Azure Container Apps dynamic sessions run each sandbox as a Hyper-V-isolated custom container inside your own Azure subscription, so untrusted agent code and your repository contents never leave your infrastructure. Sessions are allocated on demand from a warm pool and reached through the pool’s management endpoint — your backend authenticates to it with a short-lived Microsoft Entra token, so no session ever has a public, unauthenticated ingress. This is the recommended sandbox provider for customers deploying Lightdash on Azure — it keeps the sandbox boundary inside your existing Azure subscription and avoids sending agent workloads or repository contents to a third-party service. It pairs naturally with AKS via workload identity.

Dynamic sessions have no native memory snapshot, so this provider suspends a sandbox by tarring its workspace to S3-compatible object storage (the same bucket Lightdash already uses) and destroying the session, then restores it on the next turn. Object storage is therefore required — see external object storage.

Prerequisites

Provision these with your own IaC, in the same Azure subscription your Lightdash backend runs in:

Two session-pool container images — one for data app generation and one for AI writeback (they bundle different toolchains). Build them from the Dockerfiles in the Lightdash repo (sandboxes/data-apps/, sandboxes/ai-writeback/, and the exec agent in sandboxes/microvm-agent/) for linux/amd64, and push them to a registry the pool can pull (e.g. Azure Container Registry).
A workload-profile Container Apps environment, and two custom-container dynamic session pools in it (one per image), each with its ingress target port set to 8080 (the exec agent’s port). Custom-container sessions require a workload-profile environment — a Consumption-only environment is rejected. Each pool exposes a pool management endpoint for the config below.
A managed identity assigned to each pool, granted the built-in Azure ContainerApps Session Executor role on the pool. Your backend authenticates as this identity (via workload identity on AKS, or any credential DefaultAzureCredential resolves) to allocate and drive sessions — so no client secret is configured.

Configure the provider

SANDBOX_PROVIDER=azure-container-sessions
ANTHROPIC_API_KEY=sk-ant-...   # the agent (Claude Code) runs inside the session

# The pool management endpoints for the two session pools above. Required.
AZURE_CONTAINER_SESSIONS_DATA_APP_POOL_ENDPOINT=https://<pool>.<env>.<region>.azurecontainerapps.io
AZURE_CONTAINER_SESSIONS_AI_WRITEBACK_POOL_ENDPOINT=https://<pool>.<env>.<region>.azurecontainerapps.io

The backend authenticates to the dynamic-sessions data plane with DefaultAzureCredential, so no keys or secrets are set here — grant the backend’s identity the Azure ContainerApps Session Executor role on each pool instead. In AKS, this is a user-assigned managed identity federated to the backend’s service account via workload identity.

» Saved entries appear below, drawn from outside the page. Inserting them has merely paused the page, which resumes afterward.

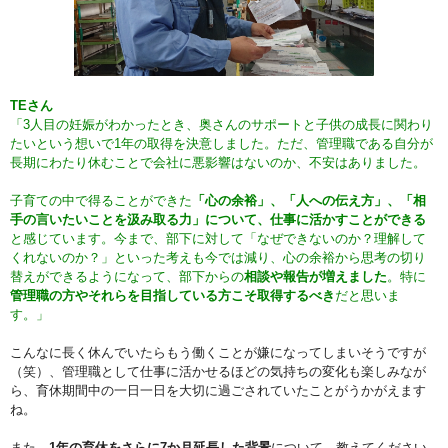
TEさん
「3人目の妊娠がわかったとき、奥さんのサポートと子供の成長に関わり
たいという想いで1年の取得を決意しました。ただ、管理職である自分が
長期にわたり休むことで会社に悪影響はないのか、不安はありました。
子育ての中で得ることができた
「心の余裕」、「人への伝え方」、「相
手の言いたいことを汲み取る力」について、仕事に活かすことができる
と感じています。今まで、部下に対して「なぜできないのか？理解して
くれないのか？」といった考えも今では減り、心の余裕から思考の切り
替えができるようになって、部下からの
相談や報告が増えました
。特に
管理職の方やそれらを目指している方こそ取得するべき
だと思いま
す。」
こんなに長く休んでいたらもう働くことが嫌になってしまいそうですが
（笑）、管理職として仕事に活かせるほどの気持ちの変化も楽しみなが
ら、育休期間中の一日一日を大切に過ごされていたことがうかがえます
ね。
また、
1年の育休をさらに7か月延長した背景
について、教えてください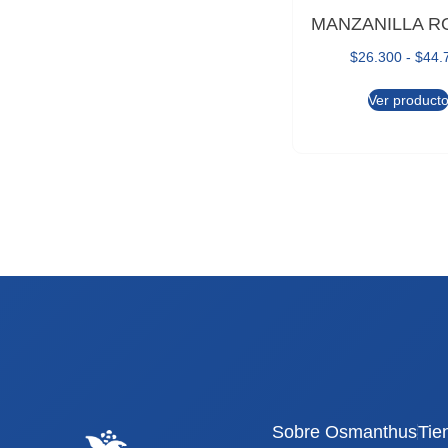
MANZANILLA 
$
26.300
-
$
44.
Ver product
Sobre Osmanthus
Tie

Both AZURE_CONTAINER_SESSIONS_API_VERSION (dynamic-sessions data-plane API version) and AZURE_CONTAINER_SESSIONS_TOKEN_SCOPE (the Entra token scope) have sensible defaults and rarely need to be set.

Networking

Constrain a session’s outbound access on the pool’s own configuration (its egress settings / the environment’s network), not in Lightdash. As with any sandbox provider, we recommend denying outbound traffic by default and only allowing the destinations the agent needs (your dbt repository host, the Anthropic / Azure OpenAI API, your container registry).

Local Docker provider (development)

For local development you can run sandboxes as plain Docker containers on your own machine — no E2B account required. This is the recommended way to work on or try the AI features locally. It uses the same images E2B builds, but as plain local Docker images. Two separate images are used (different toolchains), mirroring the two E2B templates:

Image (default tag)	Built from	Used by
`lightdash-sandbox:local`	`sandboxes/data-apps/`	Data app generation
`lightdash-ai-writeback:local`	`sandboxes/ai-writeback/`	AI writeback

Prerequisites

Docker running locally, with the daemon reachable from the Lightdash backend.
S3-compatible object storage configured (locally this is MinIO). Suspended-sandbox snapshots are tarred to object storage so a conversation survives the container being destroyed — see external object storage.
An Anthropic API key (ANTHROPIC_API_KEY) for the agent.

Setup

Build the local sandbox images (each builds from sandboxes/<feature>/):
```
./sandboxes/data-apps/build-local-image.sh        # -> lightdash-sandbox:local
./sandboxes/ai-writeback/build-local-image.sh     # -> lightdash-ai-writeback:local
```
These are large (the writeback image bundles dbt, the Lightdash CLI and Claude Code) and only need rebuilding when the sandbox toolchain changes.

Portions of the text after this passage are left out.